Under the terms of the agreement, the companies will co-finance a clinical study that will test the combination of SHP2 inhibitor BBP-398 and OPDIVO (nivolumab) in treating patients with advanced solid tumors KRAS mutations. The collaboration will also be the start of the Phase 1 of 2 study to evaluate the preliminary efficacy and safety of BBP-398 with both OPDIVO as doublet therapy and OPDIVO plus a KRAS G12C inhibitor as a triplet therapy for non-small cell lung cancer (NSCLC).
The collaboration is non-exclusive. BridgeBio will sponsor the trial, while Bristol Myers Squibb will be responsible for supplying nivolumab. The cost of clinical development for the combination trial will be shared between the two firms.
“With this collaboration, we hope to better elucidate our SHP2 inhibitor’s ability to enhance immuno-oncology and other targeted therapies to potentially provide options for patients with difficult-to-treat cancers as quickly and safely as possible,” said Frank McCormick, Ph.D., the chairman of oncology at BridgeBio, in a statement.
“Cancers that are driven by hyperactive MAPK signaling, including certain RAS mutations like KRAS G12C, might be sensitive to SHP2 inhibition,” added Dr. McCormick.
BridgeBio is currently in the advanced stages of its Phase 1 trial in patients with tumors driven by mutations in the MAPK signaling pathway. These include receptor tyrosine kinase and RAS genes.

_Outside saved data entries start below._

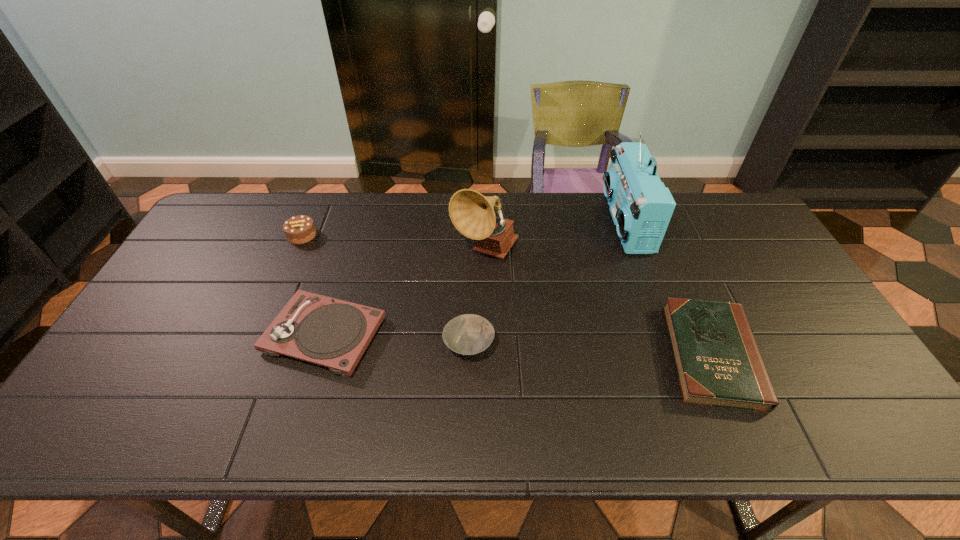 Where is `vacant region between the Bible and the bowl`? Image resolution: width=960 pixels, height=540 pixels. vacant region between the Bible and the bowl is located at coordinates (590, 350).

Locate an element on the screen. This screenshot has width=960, height=540. vacant area between the radio receiver and the bowl is located at coordinates (547, 284).

Find the location of `free space between the taller phonograph_record and the bowl`. free space between the taller phonograph_record and the bowl is located at coordinates (477, 298).

Locate an element on the screen. Image resolution: width=960 pixels, height=540 pixels. object that is the second closest to the right phonograph_record is located at coordinates (469, 334).

The height and width of the screenshot is (540, 960). Find the location of `object that is the fourth closest one to the shorter phonograph_record`. object that is the fourth closest one to the shorter phonograph_record is located at coordinates (641, 206).

Find the location of a particular element. vacant space that satisfies the following two spatial constraints: 1. on the front-facing side of the radio receiver; 2. on the front side of the bowl is located at coordinates click(x=670, y=345).

The height and width of the screenshot is (540, 960). In order to click on free location that satisfies the following two spatial constraints: 1. on the front-facing side of the radio receiver; 2. on the front side of the bowl in this screenshot , I will do `click(670, 345)`.

What are the coordinates of `vacant space that satisfies the following two spatial constraints: 1. on the front side of the Bible; 2. on the left side of the shorter phonograph_record` in the screenshot? It's located at (318, 355).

In the same press release, Bristol Myers Squibb senior vice president for oncology research Emma Lees said it is their priority to develop new medications that will target tumor intrinsic mechanisms. KRAS mutations happen in around 27 percent of NSCLC cases and about 17 percent of malignant solid tumors. With that said, the combination of anti-PD-1 treatment with the SHP2 inhibitor and other similar therapies could bode well for the future of cancers with KRAS mutations.
The collaboration comes on the heels of news that Bristol Myers Squibb withdrew OPDIVO for liver cancer around three months after the U.S. Food and Drug Administration decided not to push through with its approval for this indication. The FDA previously granted the drug accelerated clearance for second-line liver cancer but later decided against it in April after further tests failed to confirm its efficacy. The partnership with BridgeBio indicates that Bristol Myers Squibb remains optimistic about OPDIVO’s future for other indications.
BBP-398 was developed through the joint efforts of BridgeBio and the Therapeutics Discovery division of The University of Texas MD Anderson Cancer Center. Previously, the company partnered with LianBio to develop and commercialize the component to address different solid tumors, including pancreatic and colorectal cancer, in China and other Asian markets.